Not all of Johnson's domain registrations lead to acrimony. Gerry Demaret, part of the leadership team of FOSDEM, was surprised by the response he received from Johnson after Demaret discovered that Johnson had registered fosdem.com. "At first we were suspicious," Demaret says. "The [OpenDomain.org] Web site only gave vague information and their goal was not very clear to us. We thought that [Johnson] was a domain squatter with a cover to make his actions seem generally accepted."
Demaret contacted Johnson to try to understand the situation better. "Almost instantaneously I received a reply from Ric, telling me he had tried to query [the nameservers for fosdem.org] to see if they responded authoritatively for fosdem.com, because he wanted to point the nameserver records to us already. No need to say, I was really surprised by this friendly and quick action from him."
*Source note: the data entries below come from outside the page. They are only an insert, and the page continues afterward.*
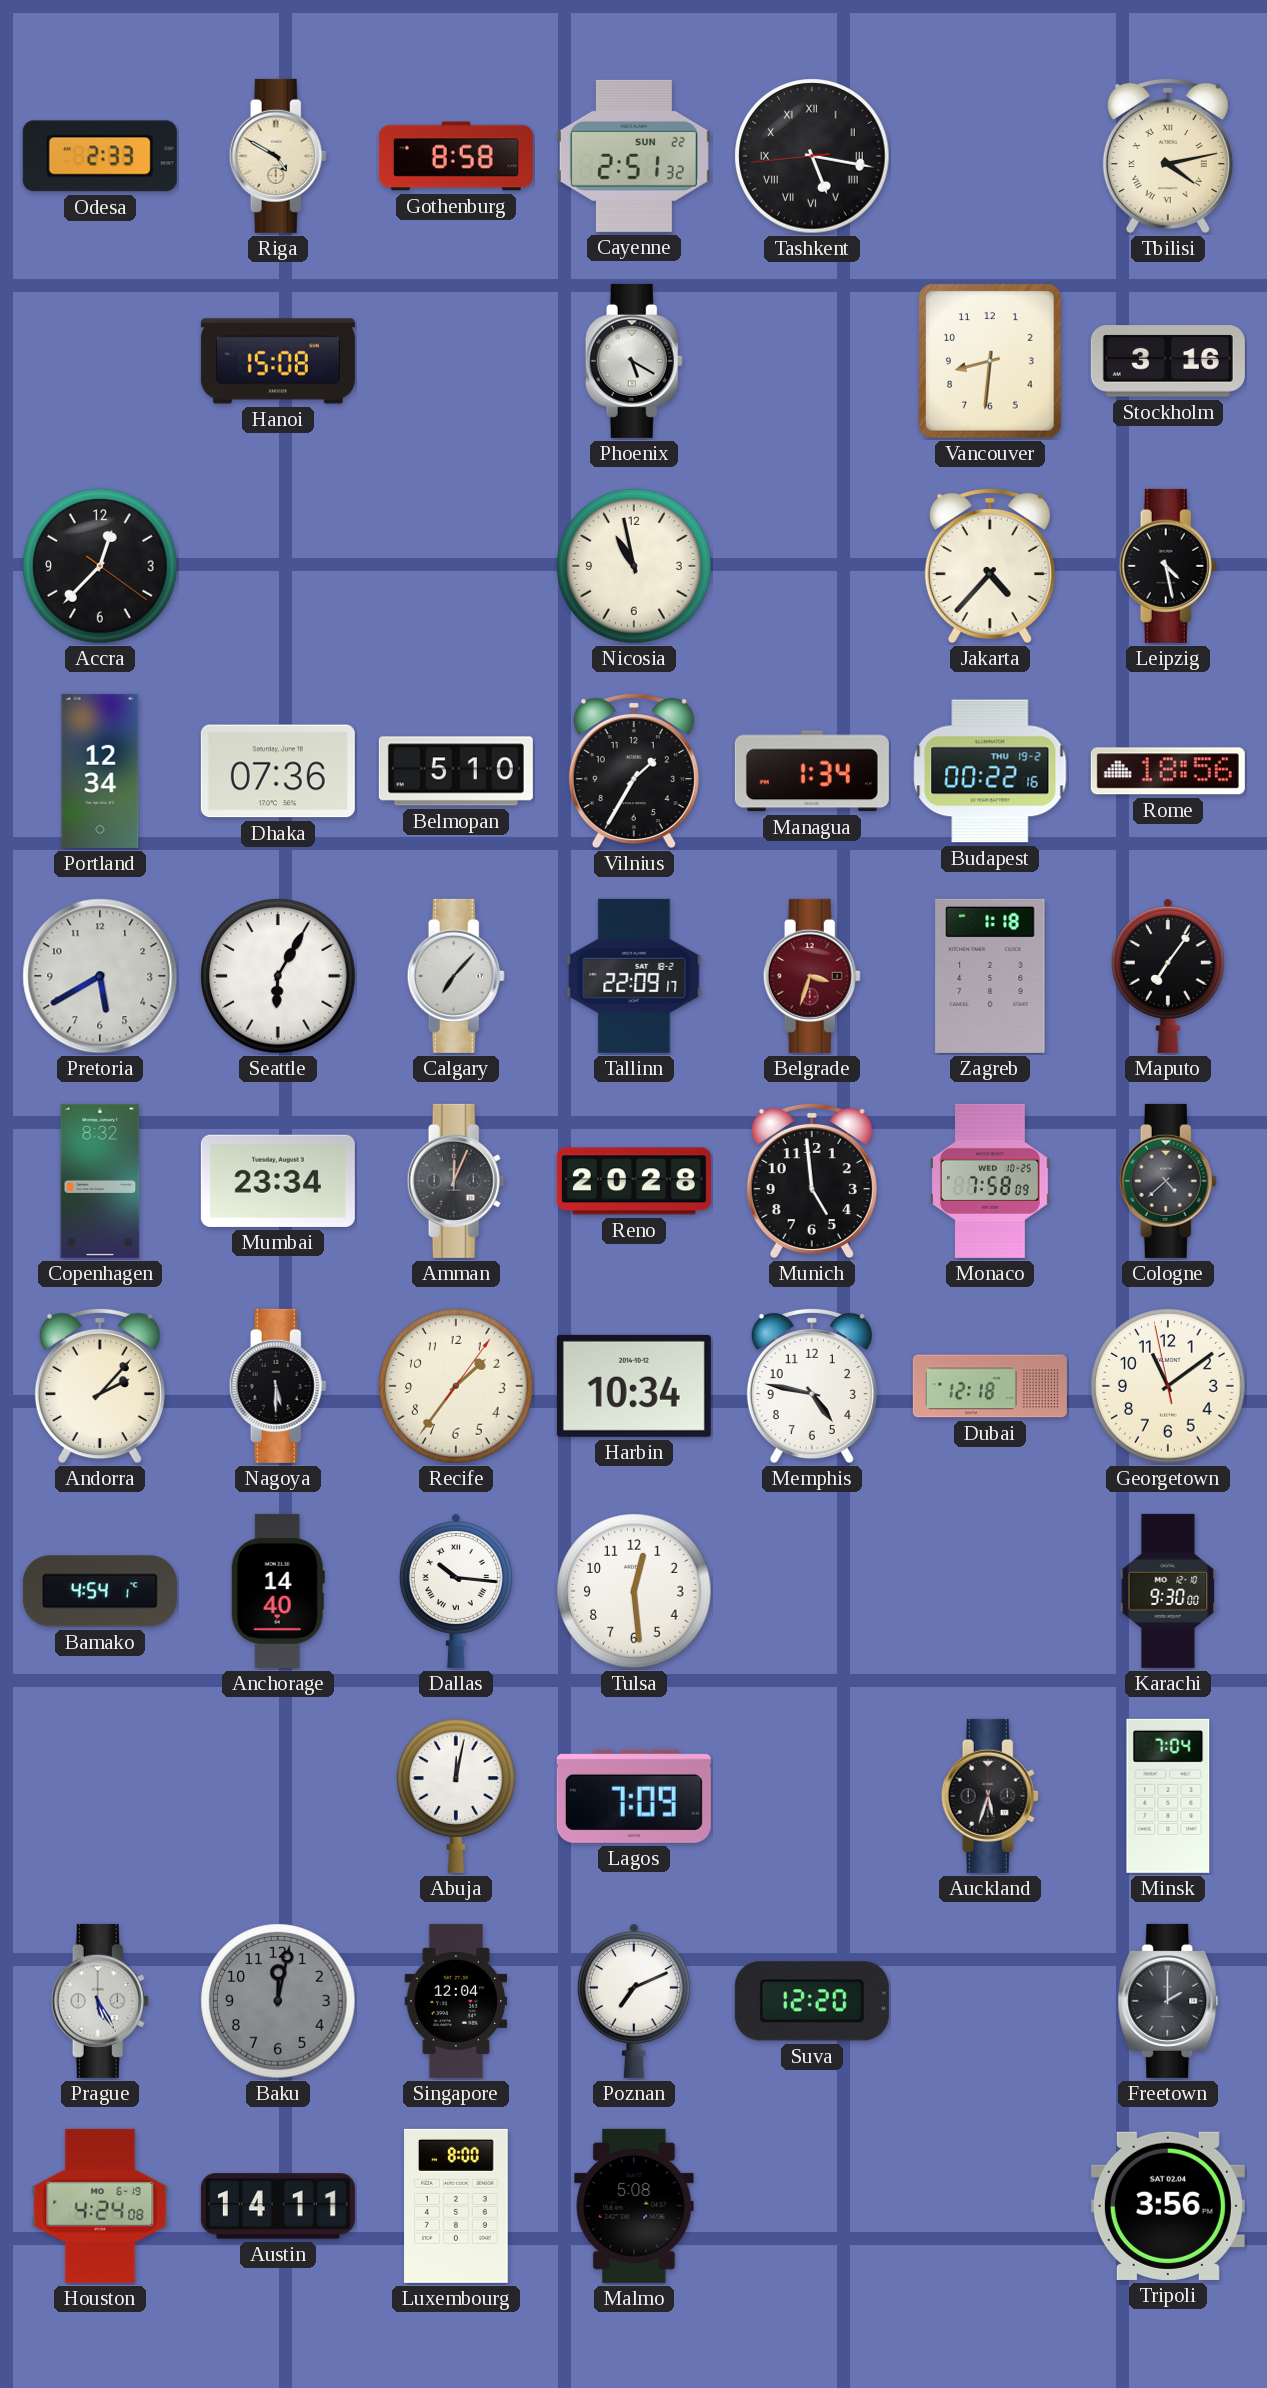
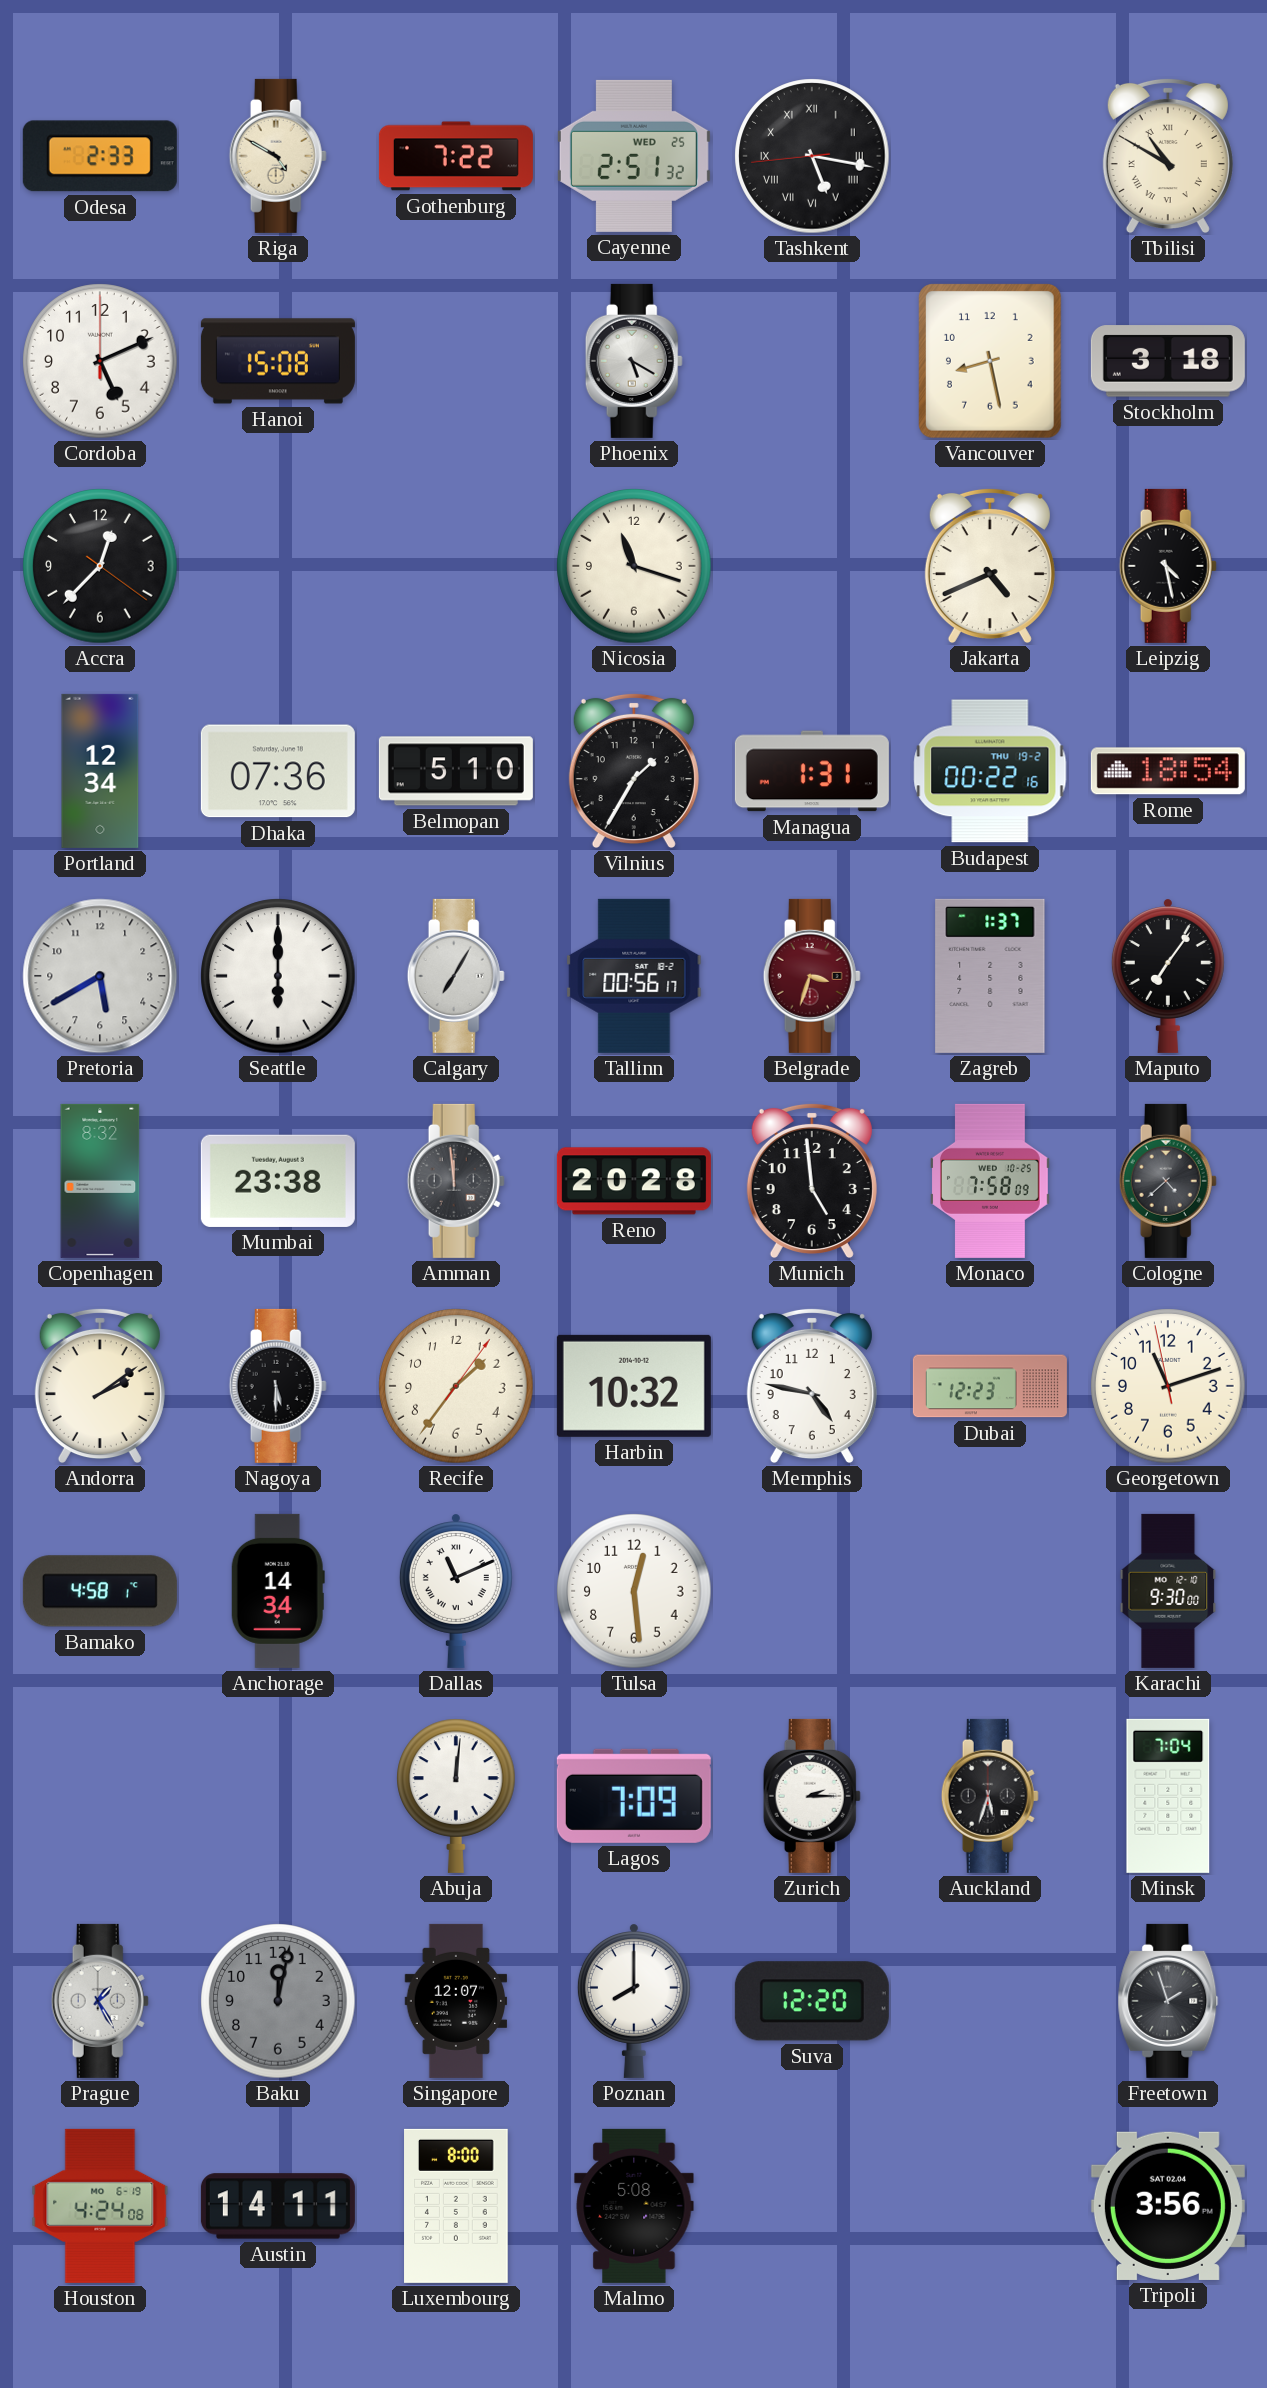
Gothenburg: 8:58 -> 7:22
Cayenne date: SUN 22 -> WED 25
Tbilisi: 4:13 -> 10:50
Cordoba: none -> 5:11
Vancouver: 8:31 -> 8:28
Stockholm: 3:16 -> 3:18
Nicosia: 10:58 -> 11:18
Jakarta: 4:37 -> 4:41
Managua: 1:34 -> 1:31
Rome: 18:56 -> 18:54
Seattle: 6:05 -> 6:00
Calgary: 7:07 -> 7:05
Tallinn: 22:09 -> 00:56
Zagreb: 1:18 -> 1:37
Mumbai: 23:34 -> 23:38
Amman: 12:04 -> 11:59
Andorra: 2:07 -> 2:09
Harbin: 10:34 -> 10:32
Dubai: 12:18 -> 12:23
Georgetown: 11:08 -> 11:11
Bamako: 4:54 -> 4:58
Anchorage: 14:40 -> 14:34
Dallas: 10:16 -> 11:11
Abuja: 12:02 -> 12:01
Zurich: none -> 2:15
Prague: 5:25 -> 1:25
Singapore: 12:04 -> 12:07
Poznan: 7:11 -> 8:00
Freetown: 2:00 -> 1:57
By all appearances, it seems that those in favor of Johnson's method of contributing to open source software development outnumber those who are perhaps not so happy. In any case, Johnson is not likely to make many new domain purchases because, he says, his wife is not happy with the amount of money he's already spent. And unless you're the likes of Brendan Eich or Druys Buytaert, don't expect a quick response to your request for a domain nowadays, because Johnson admits he's been "ignoring" many of the requests that still get posted to the site.
Tina Gasperson writes about business and technology from an open source perspective.